■ **Entries provided**:
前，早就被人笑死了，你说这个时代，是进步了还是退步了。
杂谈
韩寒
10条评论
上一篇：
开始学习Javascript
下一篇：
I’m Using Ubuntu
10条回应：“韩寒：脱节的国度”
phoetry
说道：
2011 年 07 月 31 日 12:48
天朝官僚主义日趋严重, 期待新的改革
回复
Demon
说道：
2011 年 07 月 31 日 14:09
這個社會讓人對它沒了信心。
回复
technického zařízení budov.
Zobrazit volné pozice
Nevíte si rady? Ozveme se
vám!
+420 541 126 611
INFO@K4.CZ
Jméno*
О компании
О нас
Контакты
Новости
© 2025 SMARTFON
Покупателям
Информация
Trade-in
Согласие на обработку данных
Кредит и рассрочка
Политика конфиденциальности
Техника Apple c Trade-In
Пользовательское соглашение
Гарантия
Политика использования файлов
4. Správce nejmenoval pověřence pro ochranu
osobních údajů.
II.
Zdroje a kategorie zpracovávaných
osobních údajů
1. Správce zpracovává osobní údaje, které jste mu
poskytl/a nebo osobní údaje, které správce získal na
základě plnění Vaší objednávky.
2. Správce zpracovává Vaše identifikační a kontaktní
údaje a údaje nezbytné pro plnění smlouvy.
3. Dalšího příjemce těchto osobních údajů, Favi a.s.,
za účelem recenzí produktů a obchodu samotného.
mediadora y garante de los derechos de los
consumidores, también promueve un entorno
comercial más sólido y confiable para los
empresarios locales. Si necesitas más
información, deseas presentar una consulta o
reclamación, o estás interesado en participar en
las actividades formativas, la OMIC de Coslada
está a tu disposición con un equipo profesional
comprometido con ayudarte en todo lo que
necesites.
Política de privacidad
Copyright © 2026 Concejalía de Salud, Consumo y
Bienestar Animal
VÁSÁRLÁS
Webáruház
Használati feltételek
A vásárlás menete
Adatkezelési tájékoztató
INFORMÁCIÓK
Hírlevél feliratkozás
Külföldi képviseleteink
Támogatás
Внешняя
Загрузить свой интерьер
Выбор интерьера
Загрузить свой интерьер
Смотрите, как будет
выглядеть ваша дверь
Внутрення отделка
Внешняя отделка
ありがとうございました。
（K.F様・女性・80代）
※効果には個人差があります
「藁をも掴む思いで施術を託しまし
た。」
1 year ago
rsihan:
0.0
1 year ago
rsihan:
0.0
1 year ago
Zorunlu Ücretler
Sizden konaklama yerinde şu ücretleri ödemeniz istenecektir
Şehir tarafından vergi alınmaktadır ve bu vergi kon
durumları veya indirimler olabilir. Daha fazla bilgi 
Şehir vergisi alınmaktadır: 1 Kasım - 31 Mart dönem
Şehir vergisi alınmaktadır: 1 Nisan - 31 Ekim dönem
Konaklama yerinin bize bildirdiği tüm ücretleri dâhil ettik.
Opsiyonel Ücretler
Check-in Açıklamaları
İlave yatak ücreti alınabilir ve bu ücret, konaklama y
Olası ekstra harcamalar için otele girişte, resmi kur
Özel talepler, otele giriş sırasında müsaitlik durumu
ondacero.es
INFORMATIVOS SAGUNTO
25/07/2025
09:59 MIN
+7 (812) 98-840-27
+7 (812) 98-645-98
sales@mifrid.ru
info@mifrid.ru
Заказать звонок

■ **Description of the task**:
Within the listing above, the range opens at the line with "empresarios locales. Si necesitas más" and closes at the line with "ondacero.es". Reproduce exactly the lines of that range, including both ends.

■ **Exercise answer**:
empresarios locales. Si necesitas más
información, deseas presentar una consulta o
reclamación, o estás interesado en participar en
las actividades formativas, la OMIC de Coslada
está a tu disposición con un equipo profesional
comprometido con ayudarte en todo lo que
necesites.
Política de privacidad
Copyright © 2026 Concejalía de Salud, Consumo y
Bienestar Animal
VÁSÁRLÁS
Webáruház
Használati feltételek
A vásárlás menete
Adatkezelési tájékoztató
INFORMÁCIÓK
Hírlevél feliratkozás
Külföldi képviseleteink
Támogatás
Внешняя
Загрузить свой интерьер
Выбор интерьера
Загрузить свой интерьер
Смотрите, как будет
выглядеть ваша дверь
Внутрення отделка
Внешняя отделка
ありがとうございました。
（K.F様・女性・80代）
※効果には個人差があります
「藁をも掴む思いで施術を託しまし
た。」
1 year ago
rsihan:
0.0
1 year ago
rsihan:
0.0
1 year ago
Zorunlu Ücretler
Sizden konaklama yerinde şu ücretleri ödemeniz istenecektir
Şehir tarafından vergi alınmaktadır ve bu vergi kon
durumları veya indirimler olabilir. Daha fazla bilgi 
Şehir vergisi alınmaktadır: 1 Kasım - 31 Mart dönem
Şehir vergisi alınmaktadır: 1 Nisan - 31 Ekim dönem
Konaklama yerinin bize bildirdiği tüm ücretleri dâhil ettik.
Opsiyonel Ücretler
Check-in Açıklamaları
İlave yatak ücreti alınabilir ve bu ücret, konaklama y
Olası ekstra harcamalar için otele girişte, resmi kur
Özel talepler, otele giriş sırasında müsaitlik durumu
ondacero.es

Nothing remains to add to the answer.